Governo, la via in salita e il toto nomi dell’accordo Pd-M5S
L’impressione è che le strade siano tutte aperte: quella che porta al nulla di fatto e che apre la porta alle elezioni, quella di governo polpettone e anche quella di un accordo solido che possa durare. Saranno gli incontri della giornata di oggi a chiarire quale sarà la conclusione della trattativa fra Partito Democratico e Movimento 5 Stelle, con un risultato che poi i penstellati sottoporranno alla votazione della base sulla piattaforma Rousseau.
La serata di ieri si è chiusa con un rinvio. La strada è in salita su programmi e contenuti. Le differenze sono sui nomi, ma anche sulla manovra finanziaria. Era l’una quando è finito l’incontro di quattro ore fra Luigi Di Maio e Giuseppe Conte da una parte, Nicola Zingaretti e Andrea Orlando dall’altra. Nulla di fatto, mentre nel pomeriggio l’accordo sembrava possibile.

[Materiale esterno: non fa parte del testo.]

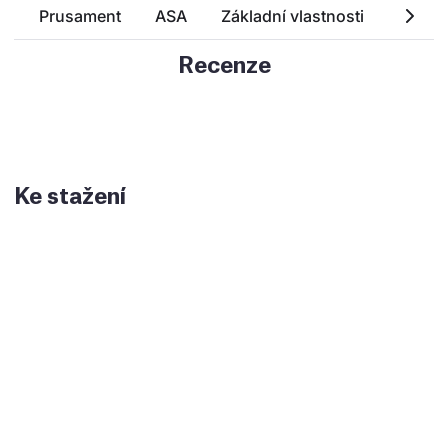
Prusament
ASA
Základní vlastnosti
Techn
Recenze
Ke stažení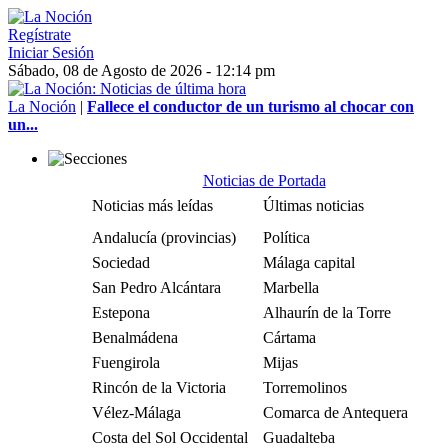
Regístrate
Iniciar Sesión
Sábado, 08 de Agosto de 2026 - 12:14 pm
La Noción
|
Fallece el conductor de un turismo al chocar con
un...
Noticias de Portada
Noticias más leídas
Últimas noticias
Andalucía (provincias)
Política
Sociedad
Málaga capital
San Pedro Alcántara
Marbella
Estepona
Alhaurín de la Torre
Benalmádena
Cártama
Fuengirola
Mijas
Rincón de la Victoria
Torremolinos
Vélez-Málaga
Comarca de Antequera
Costa del Sol Occidental
Guadalteba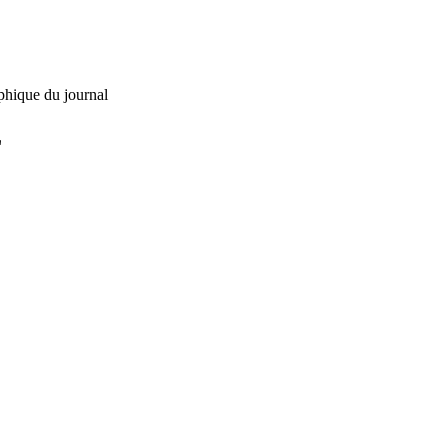
phique du journal
L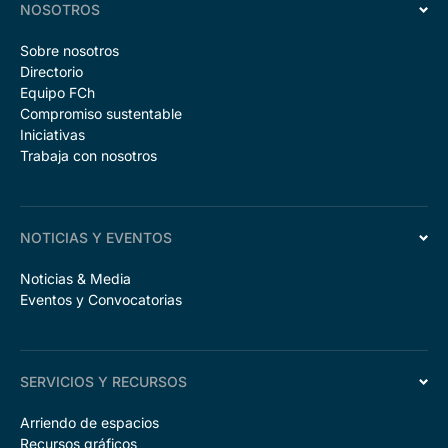
NOSOTROS
Sobre nosotros
Directorio
Equipo FCh
Compromiso sustentable
Iniciativas
Trabaja con nosotros
NOTICIAS Y EVENTOS
Noticias & Media
Eventos y Convocatorias
SERVICIOS Y RECURSOS
Arriendo de espacios
Recursos gráficos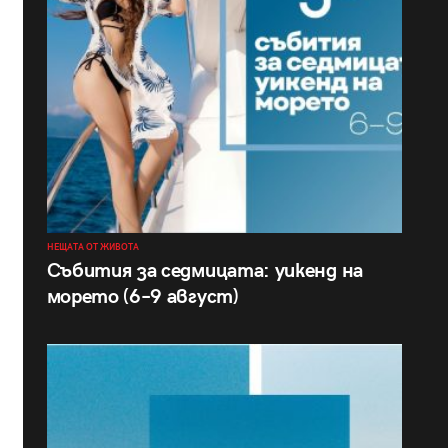
НЕЩАТА ОТ ЖИВОТА
Събития за седмицата: уикенд на
морето (6–9 август)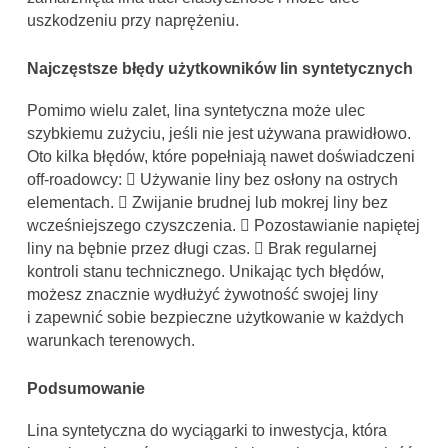
uszkodzeniu przy naprężeniu.
Najczęstsze błędy użytkowników lin syntetycznych
Pomimo wielu zalet, lina syntetyczna może ulec
szybkiemu zużyciu, jeśli nie jest używana prawidłowo.
Oto kilka błędów, które popełniają nawet doświadczeni
off-roadowcy:  Używanie liny bez osłony na ostrych
elementach.  Zwijanie brudnej lub mokrej liny bez
wcześniejszego czyszczenia.  Pozostawianie napiętej
liny na bębnie przez długi czas.  Brak regularnej
kontroli stanu technicznego. Unikając tych błędów,
możesz znacznie wydłużyć żywotność swojej liny
i zapewnić sobie bezpieczne użytkowanie w każdych
warunkach terenowych.
Podsumowanie
Lina syntetyczna do wyciągarki to inwestycja, która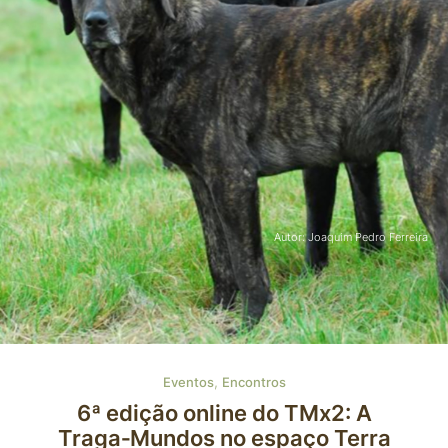
Autor: Joaquim Pedro Ferreira
,
Eventos
Encontros
6ª edição online do TMx2: A
Traga‑Mundos no espaço Terra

L’ipotesi a cui si lavora è un nuovo incarico da premier a Giuseppe Conte, nonostante i dubbi su questo nome del Pd che infatti non ha ancora dato il via libera al Conte bis. I democratici dicono che è questione di contenuti, programma e legge di bilancio 2020 (ma anche sicurezza e giustizia). I 5 Stelle rilanciano sul fatto i dem hanno parlato solo di ministeri. Il tempo però stringe. Nel pomeriggio Mattarella apre il nuovo giro di consultazioni, i partiti maggiori salgono al Quirinale mercoledì.
Ieri è tornato a parlare, in giacca e cravatta dal Viminale, anche Matteo Salvini. «Pare che stia nascendo un governo che ha le poltrone come unico collante, lontano dal Paese reale». La sua via maestra è quella delle urne. «Chi ha paura del voto del popolo non ha la coscienza pulita».
Di nomi alla fine si parla. Se il Pd accettasse Conte come presidente del Consiglio vorrebbe però ministeri di peso rigettando invece l’ipotesi Zingaretti vicepremier insieme a Di Maio come vorrebbero i pentastellati. Il segretario del Pd non vuole entrare nell’esecutivo, ma ci vuole mettere persone a lui vicine. Il Pd vorrebbe una sola poltrona di vicepremier per Andrea Orlando o Dario Franceschini.
A Di Maio andrebbe il ministero dell’Interno, poltrona difficile soprattutto perché è stata di Salvini. In alternativa il ritorno di Minniti o il capo della polizia Gabrielli. All’economia i nomi sono quelli di Antonio Misiani e Pier Carlo Padoan (Pd) oltre che dell’uscente Giovanni Tria. Possibile la conferma alla Difesa per la pentastellata Elisabetta Trenta, l’alternativa è Ettore Rosato. Agli Esteri Moavero Milanesi o Paolo Gentiloni che sarebbe però anche il nome italiano come commissario europeo.
Per la Giustizia tre nomi: l’uscente Alfonso Bonafede, l’ex Andrea Orlando e Pietro Grasso di Leu. Dei grillini entrerebbero Riccardo Fraccaro (Rapporti con Parlamento e delega alle Riforme), Giulia Grillo (Salute) e Sergio Costa (Ambiente). Addio di Toninelli alle Infrastrutture scontato: al suo posto l’ex Graziano Delrio o per l’ingegnere triestino Stefano Patuanelli, capogruppo M5S al Senato. Resterebbe Vincenzo Spadafora, già sottosegretario alle Pari opportunità.